Post courtesy of IU Newsroom intern Bailey Briscoe:
Growing up, I always declared Abraham Lincoln as my favorite president. Even though I wasn’t alive to witness his time in office, the pages in the history books that covered slavery and Lincoln’s moves to abolish it were the most intriguing to me as a young girl. I was always moved by the stories of inequality and injustice, as I couldn’t fathom why the world had to be so cruel. This is likely why I approved of Lincoln; I appreciated the diligence with which he promoted freedom and equality.
While I didn’t know this at the time, Lincoln and I share more than an outlook on equality. We also share a family tree.
My grandmother — maiden name Lincoln — and my grandfather descend directly from Josiah Lincoln, Abe’s uncle. My grandfather’s link is to Nancy Lincoln, Josiah’s daughter, and my grandmother’s is to Josiah’s son, Thomas.
This makes Lincoln and me first cousins, six times removed.
My family has always known about my grandmother’s connection to the Lincoln family, due to her last name. But it wasn’t until after my grandfather passed away that we discovered his Lincoln relation, through historians in the area. It makes sense, as Indiana was Lincoln’s “boyhood home,” and my family’s roots run deep in southern Indiana. While Abe himself likely didn’t have much contact with his cousins in Harrison County where my grandparents grew up, historians say Abe’s father moved his family from Kentucky to Spencer County, Ind., after a visit to Josiah’s southern Indiana homestead. Lincoln resided in the state from ages seven to 21, when he moved to Illinois.
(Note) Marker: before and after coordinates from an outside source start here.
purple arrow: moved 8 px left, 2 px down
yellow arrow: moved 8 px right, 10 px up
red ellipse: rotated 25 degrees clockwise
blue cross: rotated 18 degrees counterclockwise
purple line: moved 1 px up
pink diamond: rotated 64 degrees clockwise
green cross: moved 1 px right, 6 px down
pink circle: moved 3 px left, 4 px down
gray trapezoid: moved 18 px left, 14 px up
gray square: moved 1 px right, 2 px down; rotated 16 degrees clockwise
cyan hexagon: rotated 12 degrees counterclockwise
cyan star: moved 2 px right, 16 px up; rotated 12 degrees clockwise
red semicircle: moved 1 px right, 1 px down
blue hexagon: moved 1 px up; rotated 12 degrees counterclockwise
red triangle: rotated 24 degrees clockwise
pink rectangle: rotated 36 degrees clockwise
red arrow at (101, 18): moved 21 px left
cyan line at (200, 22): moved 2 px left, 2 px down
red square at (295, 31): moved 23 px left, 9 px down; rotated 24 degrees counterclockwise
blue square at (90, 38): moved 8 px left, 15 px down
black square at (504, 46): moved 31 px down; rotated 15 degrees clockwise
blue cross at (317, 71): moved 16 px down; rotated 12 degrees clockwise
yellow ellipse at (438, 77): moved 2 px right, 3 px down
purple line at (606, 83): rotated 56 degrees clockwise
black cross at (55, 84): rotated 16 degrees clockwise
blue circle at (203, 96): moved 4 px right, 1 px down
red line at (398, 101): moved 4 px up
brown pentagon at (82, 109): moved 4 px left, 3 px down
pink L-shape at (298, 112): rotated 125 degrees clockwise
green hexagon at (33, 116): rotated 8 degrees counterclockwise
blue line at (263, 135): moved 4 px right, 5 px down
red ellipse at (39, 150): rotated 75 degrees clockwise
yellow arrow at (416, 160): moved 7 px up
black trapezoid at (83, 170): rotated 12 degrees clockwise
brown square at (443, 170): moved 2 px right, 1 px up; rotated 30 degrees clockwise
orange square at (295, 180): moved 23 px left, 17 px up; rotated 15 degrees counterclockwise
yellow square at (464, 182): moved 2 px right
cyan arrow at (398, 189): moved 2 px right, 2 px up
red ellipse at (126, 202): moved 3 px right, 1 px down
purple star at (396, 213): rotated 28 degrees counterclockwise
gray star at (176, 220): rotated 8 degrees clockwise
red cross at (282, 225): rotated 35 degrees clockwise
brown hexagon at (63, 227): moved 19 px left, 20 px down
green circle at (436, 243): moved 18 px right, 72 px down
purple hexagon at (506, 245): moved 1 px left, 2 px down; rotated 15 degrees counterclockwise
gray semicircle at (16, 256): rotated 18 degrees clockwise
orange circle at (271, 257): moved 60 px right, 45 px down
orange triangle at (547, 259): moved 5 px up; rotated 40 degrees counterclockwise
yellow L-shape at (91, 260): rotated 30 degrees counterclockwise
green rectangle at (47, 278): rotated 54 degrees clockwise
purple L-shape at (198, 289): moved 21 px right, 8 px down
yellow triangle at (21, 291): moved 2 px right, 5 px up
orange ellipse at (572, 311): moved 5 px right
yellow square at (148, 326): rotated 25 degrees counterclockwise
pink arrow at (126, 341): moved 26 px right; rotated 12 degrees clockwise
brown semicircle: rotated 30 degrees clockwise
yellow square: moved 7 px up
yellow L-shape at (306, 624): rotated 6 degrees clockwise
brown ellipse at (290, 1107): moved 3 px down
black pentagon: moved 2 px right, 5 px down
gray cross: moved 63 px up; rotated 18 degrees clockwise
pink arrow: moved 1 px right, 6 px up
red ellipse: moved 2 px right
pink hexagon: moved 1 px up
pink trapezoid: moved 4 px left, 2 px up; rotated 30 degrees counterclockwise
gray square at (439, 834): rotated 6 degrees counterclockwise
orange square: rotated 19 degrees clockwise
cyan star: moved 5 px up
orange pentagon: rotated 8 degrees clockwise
Aside from the land my cousins now own that once belonged to Josiah Lincoln — and was likely visited by Abe and his father — my family doesn’t possess any Lincoln heirlooms. But there are plenty of stories.
Just a few weekends ago, my grandmother was telling me about the “Lincoln Disease” — properly known as ataxia, a degenerative nerve condition reportedly first discovered in relatives of Abraham Lincoln. My grandmother can point out close relatives of hers that showed signs of being afflicted, like her Uncle Dicky. She would watch along with her brothers and sisters as he attempted to make the walk down the hill from his house to theirs, struggling along the way. As kids, this gave them a chuckle, but now my grandmother realizes she’s lucky the gene seems to have skipped her and her children.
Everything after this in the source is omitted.